===== Source material =====
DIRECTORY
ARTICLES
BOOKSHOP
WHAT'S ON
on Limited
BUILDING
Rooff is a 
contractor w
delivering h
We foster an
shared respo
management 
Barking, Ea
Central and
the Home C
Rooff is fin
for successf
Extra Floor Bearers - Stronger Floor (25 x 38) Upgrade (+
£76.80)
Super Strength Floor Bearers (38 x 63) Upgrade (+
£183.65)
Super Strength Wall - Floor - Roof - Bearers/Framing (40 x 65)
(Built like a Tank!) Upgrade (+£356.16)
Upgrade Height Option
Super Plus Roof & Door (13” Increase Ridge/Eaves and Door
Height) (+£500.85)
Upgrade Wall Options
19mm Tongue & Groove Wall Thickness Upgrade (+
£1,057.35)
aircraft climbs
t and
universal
=====
===== Source material =====
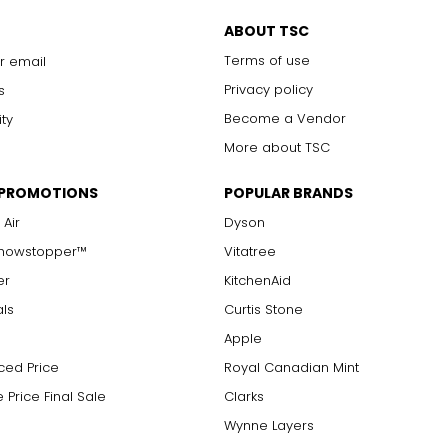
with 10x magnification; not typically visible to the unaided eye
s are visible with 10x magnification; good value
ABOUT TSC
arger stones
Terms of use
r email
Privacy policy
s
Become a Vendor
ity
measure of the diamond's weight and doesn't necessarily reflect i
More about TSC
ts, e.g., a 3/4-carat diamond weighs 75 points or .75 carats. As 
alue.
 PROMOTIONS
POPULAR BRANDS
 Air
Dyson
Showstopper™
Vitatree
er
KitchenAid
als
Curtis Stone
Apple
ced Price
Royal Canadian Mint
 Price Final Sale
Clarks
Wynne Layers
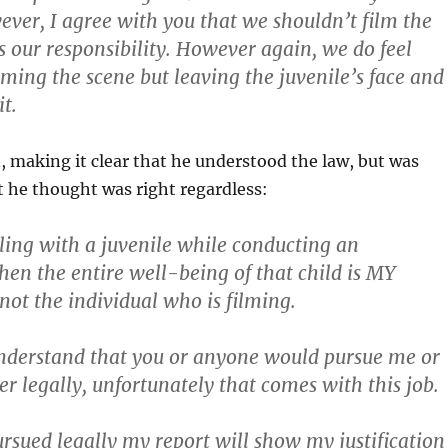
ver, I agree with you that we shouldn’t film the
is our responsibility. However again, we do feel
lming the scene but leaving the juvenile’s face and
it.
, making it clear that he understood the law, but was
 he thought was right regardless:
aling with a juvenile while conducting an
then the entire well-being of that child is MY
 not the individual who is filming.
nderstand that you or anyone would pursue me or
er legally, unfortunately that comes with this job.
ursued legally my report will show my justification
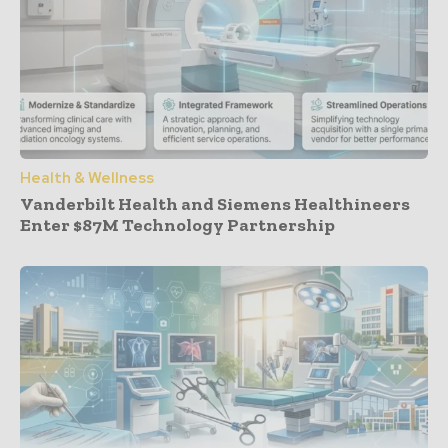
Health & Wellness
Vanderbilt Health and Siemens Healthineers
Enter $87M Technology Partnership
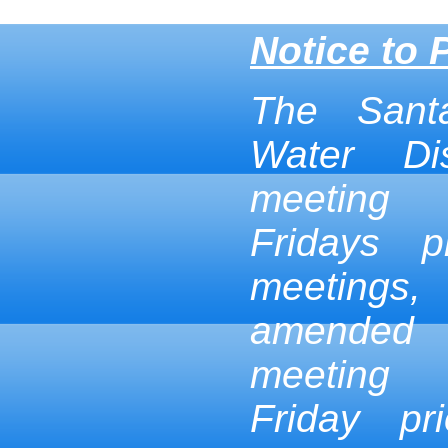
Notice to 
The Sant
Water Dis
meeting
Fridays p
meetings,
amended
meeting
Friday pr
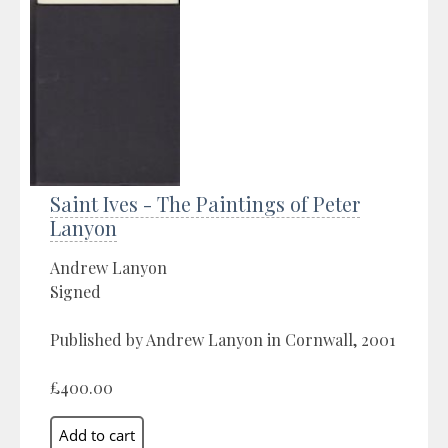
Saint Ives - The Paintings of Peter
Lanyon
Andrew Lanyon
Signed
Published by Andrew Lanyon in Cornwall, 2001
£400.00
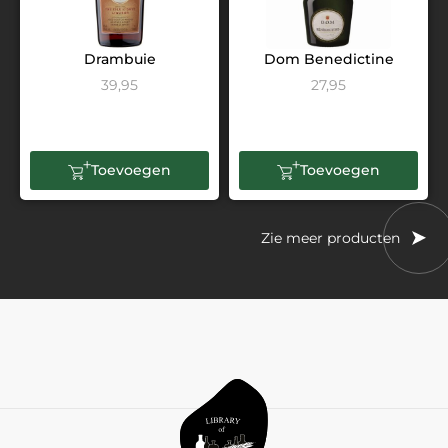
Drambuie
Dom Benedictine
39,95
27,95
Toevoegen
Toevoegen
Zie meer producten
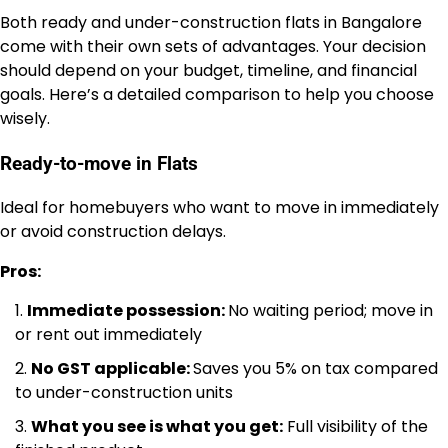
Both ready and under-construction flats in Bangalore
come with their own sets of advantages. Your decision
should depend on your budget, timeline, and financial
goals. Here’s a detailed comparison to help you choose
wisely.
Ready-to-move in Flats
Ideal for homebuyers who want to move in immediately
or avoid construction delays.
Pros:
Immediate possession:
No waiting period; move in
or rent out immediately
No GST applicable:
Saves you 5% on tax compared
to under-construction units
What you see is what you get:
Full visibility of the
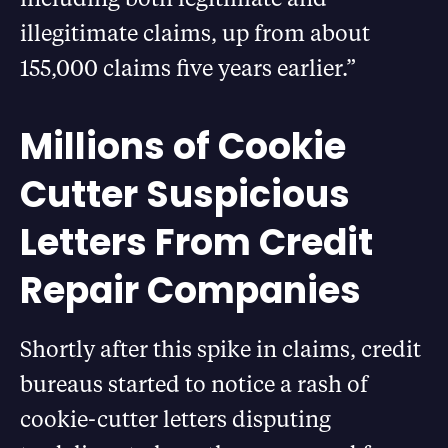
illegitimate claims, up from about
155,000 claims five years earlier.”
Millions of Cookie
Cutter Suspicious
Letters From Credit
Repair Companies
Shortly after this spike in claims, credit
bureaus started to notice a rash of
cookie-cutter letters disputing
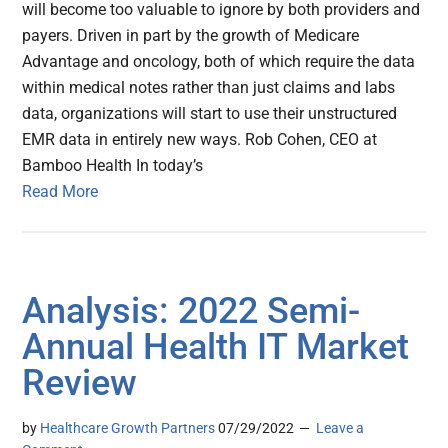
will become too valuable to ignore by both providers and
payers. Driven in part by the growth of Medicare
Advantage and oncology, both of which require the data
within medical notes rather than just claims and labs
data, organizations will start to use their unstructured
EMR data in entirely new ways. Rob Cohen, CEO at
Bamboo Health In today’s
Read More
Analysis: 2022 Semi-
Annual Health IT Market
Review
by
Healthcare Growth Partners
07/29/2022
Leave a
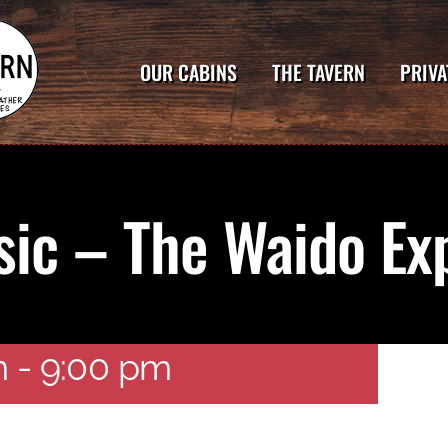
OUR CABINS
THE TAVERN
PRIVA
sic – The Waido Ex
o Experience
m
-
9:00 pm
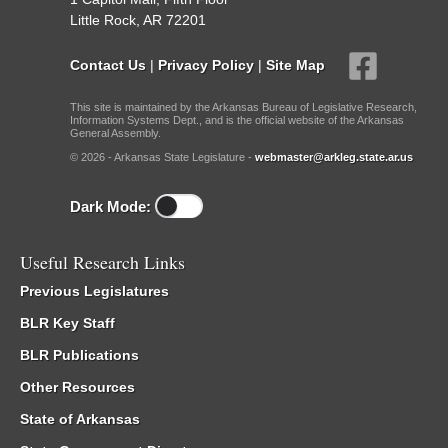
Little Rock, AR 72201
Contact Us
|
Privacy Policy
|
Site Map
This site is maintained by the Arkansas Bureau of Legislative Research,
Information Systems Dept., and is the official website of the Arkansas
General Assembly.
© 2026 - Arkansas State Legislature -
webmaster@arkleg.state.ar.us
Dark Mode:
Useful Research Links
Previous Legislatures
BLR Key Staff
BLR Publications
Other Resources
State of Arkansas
=====
For each line in the data that holds the word "construction", copy the line.

Output below:
Both ready and under-construction flats in Bangalore
or avoid construction delays.
to under-construction units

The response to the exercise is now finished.